Netflix Movie Recommendation System
Netflix is all about connecting people to the movies they love. To help customers find those movies, they developed world-class movie recommendation system: CinematchSM. Its job is to predict whether someone will enjoy a movie based on how much they liked or disliked other movies. Netflix use those predictions to make personal movie recommendations based on each customer’s unique tastes. And while Cinematch is doing pretty well, it can always be made better.
Now there are a lot of interesting alternative approaches to how Cinematch works that netflix haven’t tried. Some are described in the literature, some aren’t. We’re curious whether any of these can beat Cinematch by making better predictions.
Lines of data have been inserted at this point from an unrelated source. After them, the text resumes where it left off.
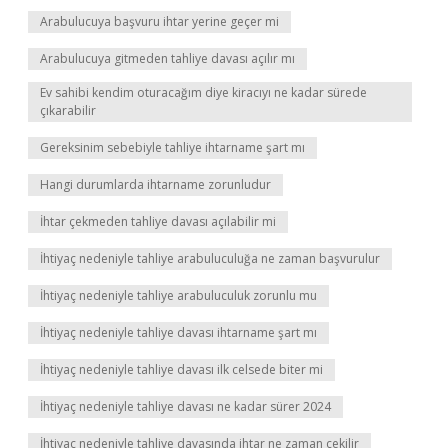
Arabulucuya başvuru ihtar yerine geçer mi
Arabulucuya gitmeden tahliye davası açılır mı
Ev sahibi kendim oturacağım diye kiracıyı ne kadar sürede
çıkarabilir
Gereksinim sebebiyle tahliye ihtarname şart mı
Hangi durumlarda ihtarname zorunludur
İhtar çekmeden tahliye davası açılabilir mi
İhtiyaç nedeniyle tahliye arabuluculuğa ne zaman başvurulur
İhtiyaç nedeniyle tahliye arabuluculuk zorunlu mu
İhtiyaç nedeniyle tahliye davası ihtarname şart mı
İhtiyaç nedeniyle tahliye davası ilk celsede biter mi
İhtiyaç nedeniyle tahliye davası ne kadar sürer 2024
İhtiyaç nedeniyle tahliye davasında ihtar ne zaman çekilir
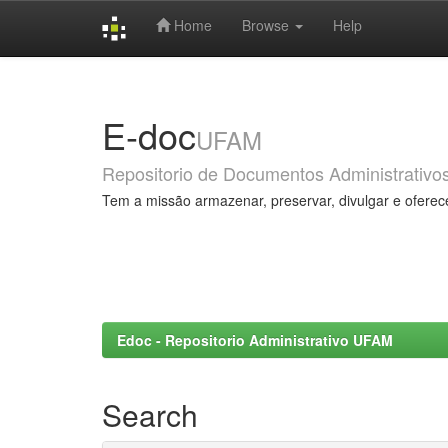
Home
Browse
Help
Skip
navigation
E-doc
UFAM
Repositorio de Documentos Administrativo
Tem a missão armazenar, preservar, divulgar e oferec
Edoc - Repositorio Administrativo UFAM
Search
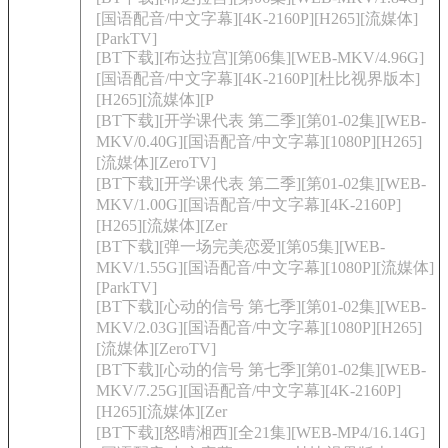
[国语配音/中文字幕][4K-2160P][H265][流媒体]
[ParkTV]
[BT下载][布达拉宫][第06集][WEB-MKV/4.96G]
[国语配音/中文字幕][4K-2160P][杜比视界版本]
[H265][流媒体][P
[BT下载][开学课代表 第二季][第01-02集][WEB-
MKV/0.40G][国语配音/中文字幕][1080P][H265]
[流媒体][ZeroTV]
[BT下载][开学课代表 第二季][第01-02集][WEB-
MKV/1.00G][国语配音/中文字幕][4K-2160P]
[H265][流媒体][Zer
[BT下载][弹一场完美恋爱][第05集][WEB-
MKV/1.55G][国语配音/中文字幕][1080P][流媒体]
[ParkTV]
[BT下载][心动的信号 第七季][第01-02集][WEB-
MKV/2.03G][国语配音/中文字幕][1080P][H265]
[流媒体][ZeroTV]
[BT下载][心动的信号 第七季][第01-02集][WEB-
MKV/7.25G][国语配音/中文字幕][4K-2160P]
[H265][流媒体][Zer
[BT下载][怒晴湘西][全21集][WEB-MP4/16.14G]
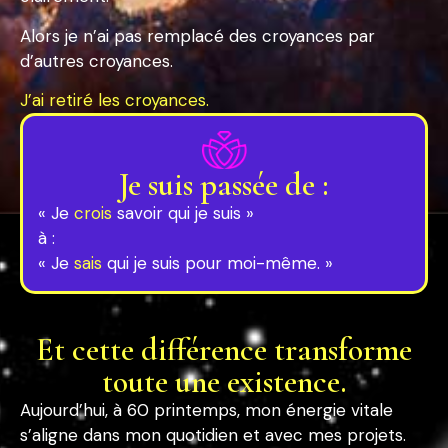
Alors je n’ai pas remplacé des croyances par
d’autres croyances.
J’ai retiré les croyances.
Je suis passée de :
« Je
crois
savoir qui je suis »
à :
« Je
sais
qui je suis pour moi-même. »
Et cette différence transforme
toute une existence.
Aujourd’hui, à 60 printemps, mon énergie vitale
s’aligne dans mon quotidien et avec mes projets.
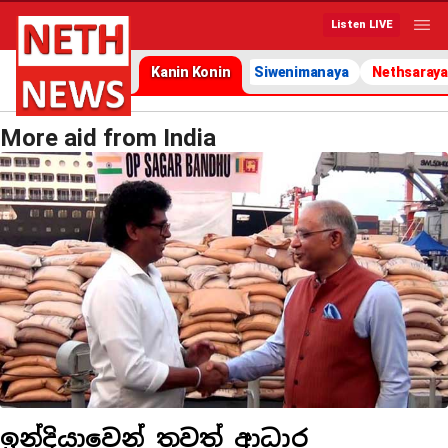
Listen LIVE
Kanin Konin
Siwenimanaya
Nethsaraya
More aid from India
ඉන්දියාවෙන් තවත් ආධාර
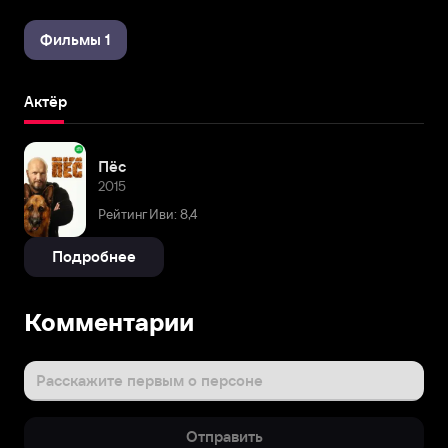
Фильмы 1
Актёр
Пёс
2015
Рейтинг Иви: 8,4
Подробнее
Комментарии
Расскажите первым о персоне
Отправить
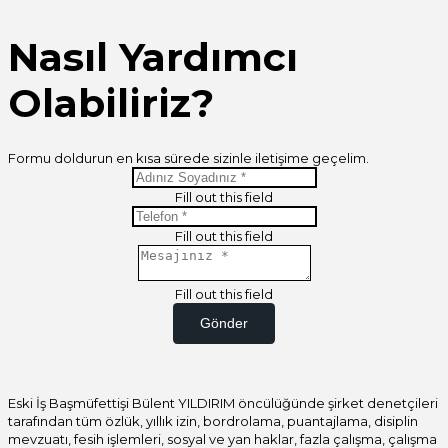
Nasıl Yardımcı
Olabiliriz?
Formu doldurun en kısa sürede sizinle iletişime geçelim.
Fill out this field
Fill out this field
Fill out this field
Gönder
Eski İş Başmüfettişi Bülent YILDIRIM öncülüğünde şirket denetçileri
tarafından tüm özlük, yıllık izin, bordrolama, puantajlama, disiplin
mevzuatı, fesih işlemleri, sosyal ve yan haklar, fazla çalışma, çalışma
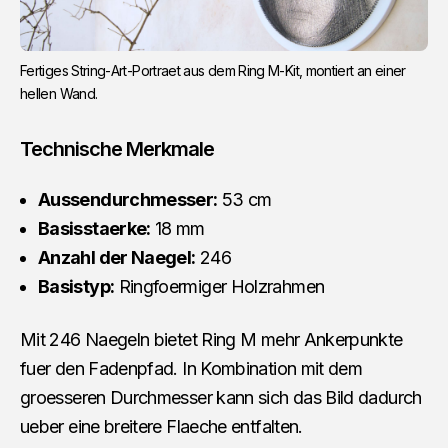
Fertiges String-Art-Portraet aus dem Ring M-Kit, montiert an einer 
hellen Wand.
Technische Merkmale
Aussendurchmesser:
53 cm
Basisstaerke:
18 mm
Anzahl der Naegel:
246
Basistyp:
Ringfoermiger Holzrahmen
Mit 246 Naegeln bietet Ring M mehr Ankerpunkte
fuer den Fadenpfad. In Kombination mit dem
groesseren Durchmesser kann sich das Bild dadurch
ueber eine breitere Flaeche entfalten.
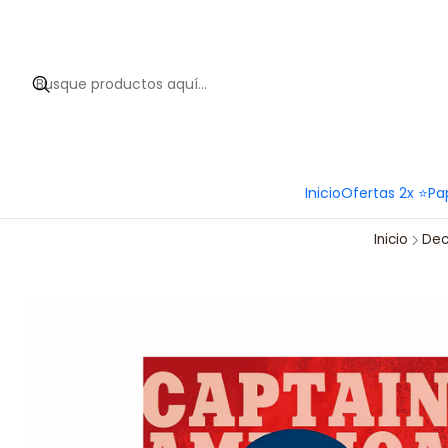
Hola 
Inicio
Ofertas 2x ⭐
Pa
Inicio
Dec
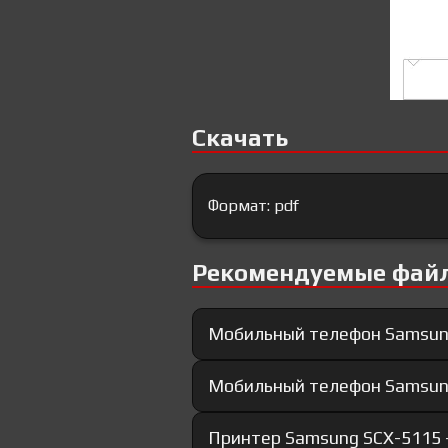
Скачать
Формат: pdf
Рекомендуемые фай
Мобильный телефон Samsun
Мобильный телефон Samsun
Принтер Samsung SCX-5115 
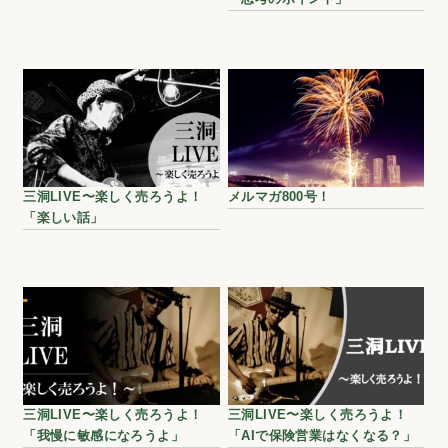
三洞LIVE〜楽しく売ろうよ！
メルマガ800号！
「楽しい話」
三洞LIVE〜楽しく売ろうよ！
三洞LIVE〜楽しく売ろうよ！
「我慢に敏感になろうよ」
「AIで保険営業はなくなる？」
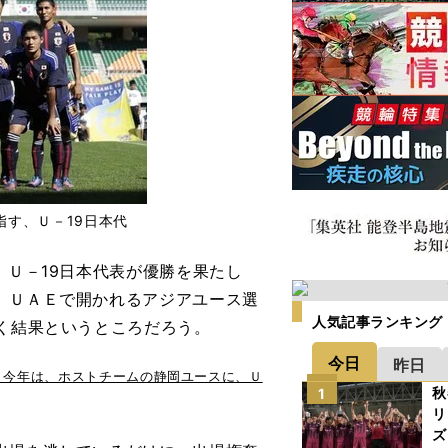
指す、Ｕ－19日本代
、Ｕ－19日本代表が優勝を果たし
、ＵＡＥで開かれるアジアユース選
人気記事ランキング
つく結果というところだろう。
今日
昨日
。今年は、ホストチームの静岡ユースに、Ｕ
秋
1
リ
ズ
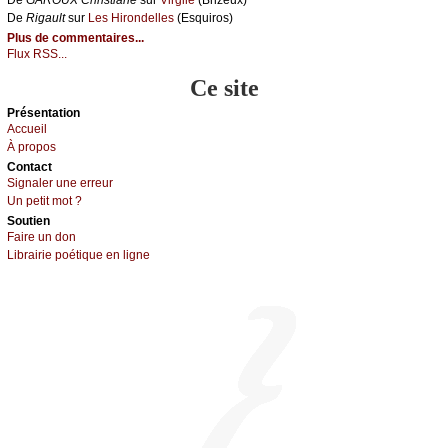
De
Rigаult
sur
Lеs Hirоndеllеs
(Εsquirоs)
Plus de commentaires...
Flux RSS...
Ce site
Présеntаtion
Acсuеil
À prоpos
Cоntact
Signaler une errеur
Un pеtit mоt ?
Sоutien
Fаirе un dоn
Librairiе pоétique en lignе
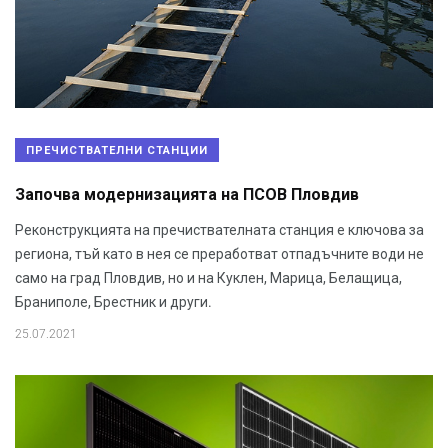
ПРЕЧИСТВАТЕЛНИ СТАНЦИИ
Започва модернизацията на ПСОВ Пловдив
Реконструкцията на пречиствателната станция е ключова за
региона, тъй като в нея се преработват отпадъчните води не
само на град Пловдив, но и на Куклен, Марица, Белащица,
Браниполе, Брестник и други.
25.07.2021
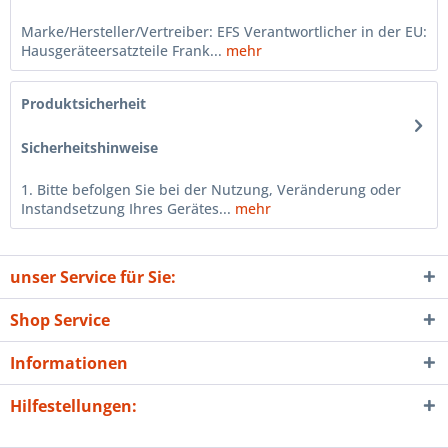
Marke/Hersteller/Vertreiber: EFS Verantwortlicher in der EU:
Hausgeräteersatzteile Frank...
mehr
Produktsicherheit
Sicherheitshinweise
1. Bitte befolgen Sie bei der Nutzung, Veränderung oder
Instandsetzung Ihres Gerätes...
mehr
unser Service für Sie:
Shop Service
Informationen
Hilfestellungen:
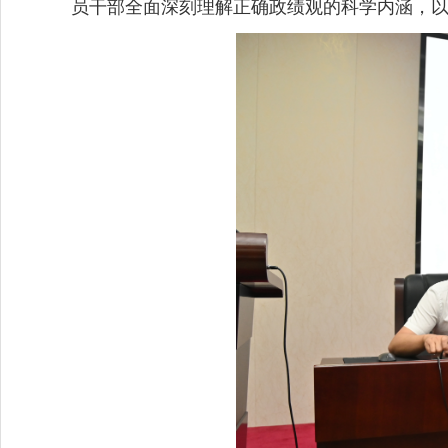
员干部全面深刻理解正确政绩观的科学内涵，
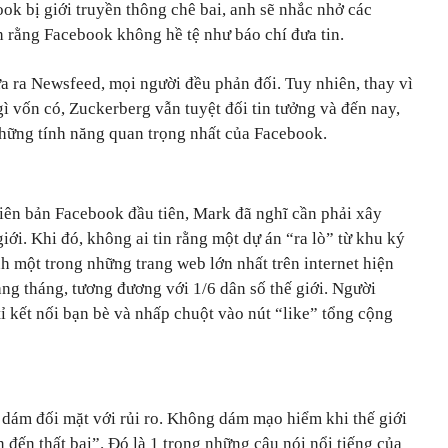
ok bị giới truyền thông chê bai, anh sẽ nhắc nhở các
 rằng Facebook không hề tệ như báo chí đưa tin.
 ra Newsfeed, mọi người đều phản đối. Tuy nhiên, thay vì
gì vốn có, Zuckerberg vẫn tuyệt đối tin tưởng và đến nay,
hững tính năng quan trọng nhất của Facebook.
hiên bản Facebook đầu tiên, Mark đã nghĩ cần phải xây
iới. Khi đó, không ai tin rằng một dự án “ra lò” từ khu ký
ành một trong những trang web lớn nhất trên internet hiện
àng tháng, tương đương với 1/6 dân số thế giới. Người
ỉ kết nối bạn bè và nhấp chuột vào nút “like” tổng cộng
 dám đối mặt với rủi ro. Không dám mạo hiểm khi thế giới
 đến thất bại”. Đó là 1 trong những câu nói nổi tiếng của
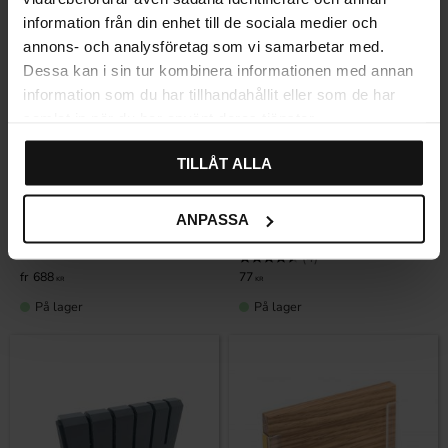
information från din enhet till de sociala medier och
annons- och analysföretag som vi samarbetar med.
Dessa kan i sin tur kombinera informationen med annan
information som du har tillhandahållit eller som de har
samlat in när du har använt deras tjänster.
TILLÅT ALLA
Lagre som favoritt
Lagre som fa
ANPASSA
Knivinnsats Bas Hvit
Knivinnsats Bestikkskuff
Classic
Karakter:
4.3 av 5 mulige
(3)
Karakter:
4.5 av 5 mulige
(4)
688
77
KR
KR
På lager
På lager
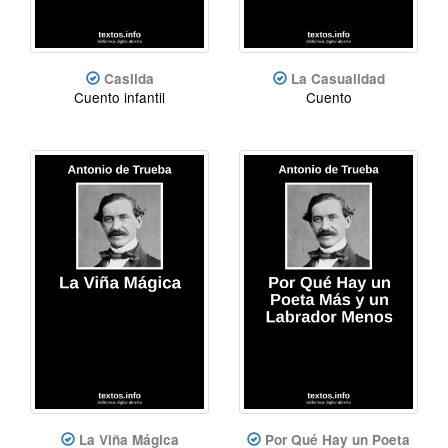
Casilda
La Casualidad
Cuento infantil
Cuento
La Viña Mágica
Por Qué Hay un Poeta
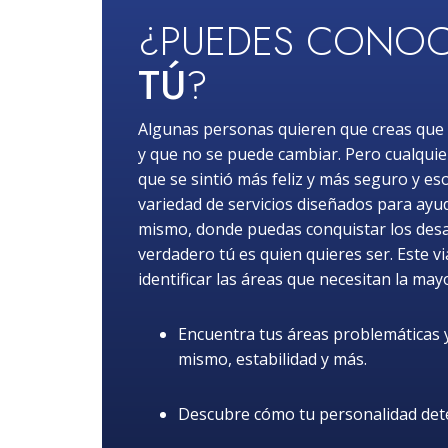
¿PUEDES CONOC
TÚ
?
Algunas personas quieren que creas que 
y que no se puede cambiar. Pero cualquie
que se sintió más feliz y más seguro y es
variedad de servicios diseñados para ayuda
mismo, donde puedas conquistar los desafí
verdadero tú es quien quieres ser. Este v
identificar las áreas que necesitan la may
Encuentra tus áreas problemáticas y 
mismo, estabilidad y más.
Descubre cómo tu personalidad dete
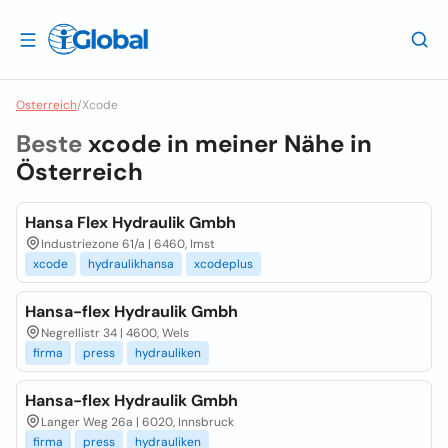
Osterreich
/
Xcode
Beste
xcode in meiner Nähe in
Österreich
Hansa Flex Hydraulik Gmbh
Industriezone 61/a | 6460, Imst
xcode
hydraulikhansa
xcodeplus
Hansa-flex Hydraulik Gmbh
Negrellistr 34 | 4600, Wels
firma
press
hydrauliken
Hansa-flex Hydraulik Gmbh
Langer Weg 26a | 6020, Innsbruck
firma
press
hydrauliken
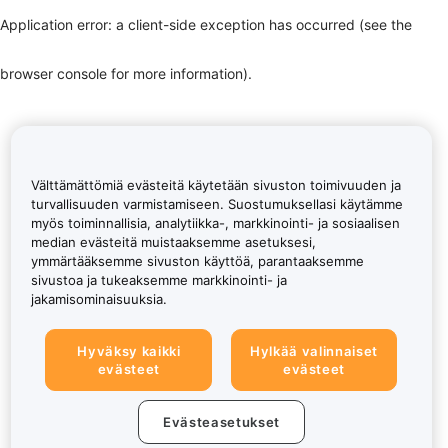
Application error: a client-side exception has occurred (see the
browser console for more information)
.
Välttämättömiä evästeitä käytetään sivuston toimivuuden ja
turvallisuuden varmistamiseen. Suostumuksellasi käytämme
myös toiminnallisia, analytiikka-, markkinointi- ja sosiaalisen
median evästeitä muistaaksemme asetuksesi,
ymmärtääksemme sivuston käyttöä, parantaaksemme
sivustoa ja tukeaksemme markkinointi- ja
jakamisominaisuuksia.
Hyväksy kaikki
Hylkää valinnaiset
evästeet
evästeet
Evästeasetukset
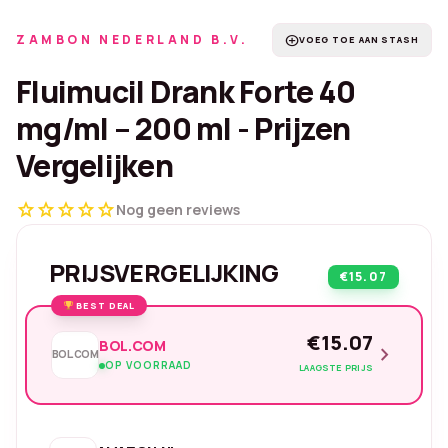
ZAMBON NEDERLAND B.V.
add_circle
VOEG TOE AAN STASH
Fluimucil Drank Forte 40
mg/ml – 200 ml - Prijzen
Vergelijken
star
star
star
star
star
Nog geen reviews
PRIJSVERGELIJKING
€15.07
BEST DEAL
€15.07
BOL.COM
chevron_right
BOL.COM
OP VOORRAAD
LAAGSTE PRIJS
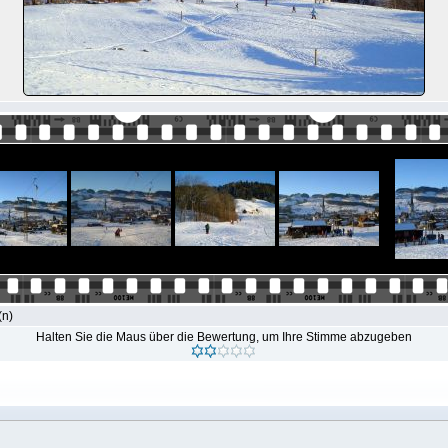
(n)
Halten Sie die Maus über die Bewertung, um Ihre Stimme abzugeben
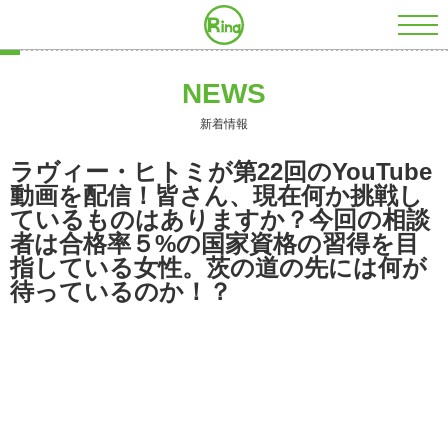
株式会社RING
NEWS
新着情報
ラヴィー・ヒトミが第22回のYouTube
動画を配信！皆さん、現在何か挑戦し
ているものはありますか？今回の相談
者は合格率５%の国家資格の習得を目
指している女性。茨の道の先には何が
待っているのか！？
Because, frankly, if there is a much better approach it could make a big difference to our customers and our business.
Netflix provided a lot of anonymous rating data, and a prediction accuracy bar that is 10% better than what Cinematch can do on the same training data set. (Accuracy is a measurement of how closely predicted ratings of movies match subsequent actual ratings.)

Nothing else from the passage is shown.